Wal-Mart and the Foreign Corrupt Practices Act


Here in the United States, news outlets (and investors) are abuzz in reponse to a blockbuster article this weekend in the New York Times regarding allegations of bribery in Mexico by a foreign subsidiary of Wal-Mart Stores, Inc.  If the allegations are true, Wal-Mart officials may have violated the Foreign Corrupt Practices Act, a U.S. statute that makes it unlawful for U.S. persons and foreign issuers, as well as foreign firms whose actions have an impact in the United States, to, among other things, bribe foreign government officials to assist in obtaining or retaining business.  FCPA investigations are exploding and corporations are thus being required to spend significant resources on in-house counsel and outside law firms to ensure compliance.

For the purposes of this blog’s subject, one issue that should not be missed is the fact that in this case U.S. law will ostensibly be applied to conduct occurring in whole or in part in a foreign country.  Regardless of whether or not the alleged conduct violates Mexican law, we see a real potential here for regulatory conflict–a species of the conflict of laws–between U.S. interests and foreign interests and arguably no doctrinal way to negotiate such a conflict, except the discretion of U.S. government officials to exercise their authority in ways that are senstive to international relations and foreign regulatory authority.  As such, this case brings to the forefront yet again the question of the extraterritorial application of U.S. law that has recently become a steady diet of recent Supreme Court caselaw, as illustrated by the recent Morrison and Kiobel cases.
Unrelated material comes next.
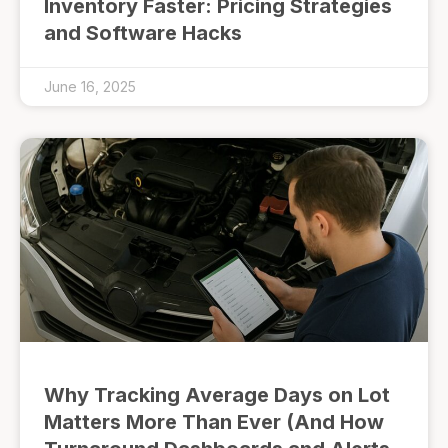
Inventory Faster: Pricing Strategies
and Software Hacks
June 16, 2025
Why Tracking Average Days on Lot
Matters More Than Ever (And How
As the Wal-Mart investigation develops, it will be interesting to see how forcefully the U.S. pushes to regulate such conduct and whether foreign governments will resist that regulation or basically defer to the United States.  It will also be interesting to see what reactions Wal-Mart and other U.S. corporations, and their lawyer-advisors, take in response to these allegations.  And, of course, how will Mexico react?


3 replies
  1. Ralf says:

    Trey, very good. But two questions.
    First, a regulatory conflict arises only if the relevant conduct is legal under Mexican law (which seems doubtful, according to the NYT)
    Second, unlike in Morrison and Kiobel, can there be any doubt that the Foreign Corrupt Practices Act is intended to apply extraterritorially? Given its legislative history?

  2. Trey says:

    Ralf, thanks for the comment. You are correct that there is only a true conflict (a la Hartford Fire) if the relevant conduct is legal under Mexican Law. See here for an interesting update on the implcations for Mexican law. http://www.law.com/jsp/cc/PubArticleCC.jsp?id=1202550133861 Although, to the extent Mexico would prefer to regulate the conduct differently than the U.S., as perhaps this article suggests, means there is the potential for some conflict.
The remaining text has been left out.